▶ _Your instructions_
Go through the listing and pick out each line with the word "please" in it.

<<<<

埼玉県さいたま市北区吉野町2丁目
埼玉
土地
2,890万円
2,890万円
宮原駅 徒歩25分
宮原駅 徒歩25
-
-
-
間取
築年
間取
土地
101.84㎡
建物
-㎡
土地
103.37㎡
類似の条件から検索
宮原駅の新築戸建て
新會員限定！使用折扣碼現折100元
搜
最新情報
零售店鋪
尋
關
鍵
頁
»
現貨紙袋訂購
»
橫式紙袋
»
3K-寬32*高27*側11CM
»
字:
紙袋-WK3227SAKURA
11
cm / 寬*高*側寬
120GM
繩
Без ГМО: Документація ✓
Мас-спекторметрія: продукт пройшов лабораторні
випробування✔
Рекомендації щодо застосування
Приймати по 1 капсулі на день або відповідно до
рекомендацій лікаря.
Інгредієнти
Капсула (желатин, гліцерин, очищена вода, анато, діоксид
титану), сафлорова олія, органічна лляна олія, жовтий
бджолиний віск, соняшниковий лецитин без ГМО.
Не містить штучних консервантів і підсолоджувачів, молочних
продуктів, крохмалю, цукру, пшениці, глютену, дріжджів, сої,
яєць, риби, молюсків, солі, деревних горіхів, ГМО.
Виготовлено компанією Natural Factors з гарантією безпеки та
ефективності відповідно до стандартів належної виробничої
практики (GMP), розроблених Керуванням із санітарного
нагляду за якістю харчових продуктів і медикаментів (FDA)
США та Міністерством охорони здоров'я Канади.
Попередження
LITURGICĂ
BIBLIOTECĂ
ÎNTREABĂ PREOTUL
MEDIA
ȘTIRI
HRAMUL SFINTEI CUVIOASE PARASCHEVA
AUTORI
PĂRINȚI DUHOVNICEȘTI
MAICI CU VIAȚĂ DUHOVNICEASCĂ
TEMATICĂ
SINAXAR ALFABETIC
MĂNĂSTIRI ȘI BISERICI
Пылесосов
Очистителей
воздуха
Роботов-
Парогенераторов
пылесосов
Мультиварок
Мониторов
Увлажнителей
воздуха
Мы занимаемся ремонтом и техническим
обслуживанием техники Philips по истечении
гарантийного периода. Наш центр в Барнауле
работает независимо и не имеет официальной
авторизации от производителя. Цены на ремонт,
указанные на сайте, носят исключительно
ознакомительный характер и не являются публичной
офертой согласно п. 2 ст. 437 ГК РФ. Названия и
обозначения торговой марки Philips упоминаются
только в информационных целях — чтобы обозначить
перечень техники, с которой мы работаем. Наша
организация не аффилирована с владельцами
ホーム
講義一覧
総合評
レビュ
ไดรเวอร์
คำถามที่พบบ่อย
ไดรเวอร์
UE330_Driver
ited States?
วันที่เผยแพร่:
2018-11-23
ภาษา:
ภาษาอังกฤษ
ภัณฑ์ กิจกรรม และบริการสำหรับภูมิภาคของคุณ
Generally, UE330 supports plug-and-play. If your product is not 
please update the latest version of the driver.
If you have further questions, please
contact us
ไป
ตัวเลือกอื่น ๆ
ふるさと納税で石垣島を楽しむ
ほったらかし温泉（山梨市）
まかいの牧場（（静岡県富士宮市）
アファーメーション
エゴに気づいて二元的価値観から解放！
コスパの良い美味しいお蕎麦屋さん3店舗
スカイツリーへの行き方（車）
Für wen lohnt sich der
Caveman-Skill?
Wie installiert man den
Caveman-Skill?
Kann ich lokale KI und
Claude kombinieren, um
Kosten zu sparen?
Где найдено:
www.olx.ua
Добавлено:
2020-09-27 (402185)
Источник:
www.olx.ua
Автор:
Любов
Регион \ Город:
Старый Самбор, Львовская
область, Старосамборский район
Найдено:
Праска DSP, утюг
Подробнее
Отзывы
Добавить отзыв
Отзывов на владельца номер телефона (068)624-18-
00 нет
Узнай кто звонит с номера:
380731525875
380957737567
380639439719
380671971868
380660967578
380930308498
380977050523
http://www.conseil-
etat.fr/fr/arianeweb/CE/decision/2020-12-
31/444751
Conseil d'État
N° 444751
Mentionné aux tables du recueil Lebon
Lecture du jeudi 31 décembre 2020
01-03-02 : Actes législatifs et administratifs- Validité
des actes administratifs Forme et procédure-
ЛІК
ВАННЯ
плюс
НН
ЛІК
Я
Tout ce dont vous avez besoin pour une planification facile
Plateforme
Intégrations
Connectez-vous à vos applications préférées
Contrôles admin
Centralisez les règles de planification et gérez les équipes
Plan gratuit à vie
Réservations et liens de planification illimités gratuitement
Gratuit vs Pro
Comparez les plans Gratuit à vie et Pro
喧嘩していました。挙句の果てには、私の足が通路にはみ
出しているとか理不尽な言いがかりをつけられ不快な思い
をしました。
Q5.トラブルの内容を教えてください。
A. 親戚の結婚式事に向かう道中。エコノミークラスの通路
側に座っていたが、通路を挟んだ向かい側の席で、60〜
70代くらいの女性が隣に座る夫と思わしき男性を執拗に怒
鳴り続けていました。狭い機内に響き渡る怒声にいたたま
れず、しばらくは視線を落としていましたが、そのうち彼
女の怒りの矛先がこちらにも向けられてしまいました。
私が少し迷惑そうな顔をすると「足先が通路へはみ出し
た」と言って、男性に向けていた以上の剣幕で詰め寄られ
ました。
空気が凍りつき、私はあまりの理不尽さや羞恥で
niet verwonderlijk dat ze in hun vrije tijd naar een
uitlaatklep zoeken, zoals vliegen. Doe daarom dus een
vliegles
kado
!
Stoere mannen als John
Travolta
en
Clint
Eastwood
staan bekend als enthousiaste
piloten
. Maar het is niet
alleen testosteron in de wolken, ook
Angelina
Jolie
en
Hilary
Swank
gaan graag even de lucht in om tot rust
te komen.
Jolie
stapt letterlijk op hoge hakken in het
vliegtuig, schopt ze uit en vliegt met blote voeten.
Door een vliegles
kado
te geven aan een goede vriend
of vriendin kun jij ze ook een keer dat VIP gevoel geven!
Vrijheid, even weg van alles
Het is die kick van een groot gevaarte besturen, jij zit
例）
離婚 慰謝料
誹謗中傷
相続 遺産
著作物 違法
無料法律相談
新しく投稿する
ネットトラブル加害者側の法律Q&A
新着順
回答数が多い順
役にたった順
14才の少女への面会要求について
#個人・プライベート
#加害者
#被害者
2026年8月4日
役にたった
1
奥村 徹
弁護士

>>>>

▶ _Output_
please update the latest version of the driver.
If you have further questions, please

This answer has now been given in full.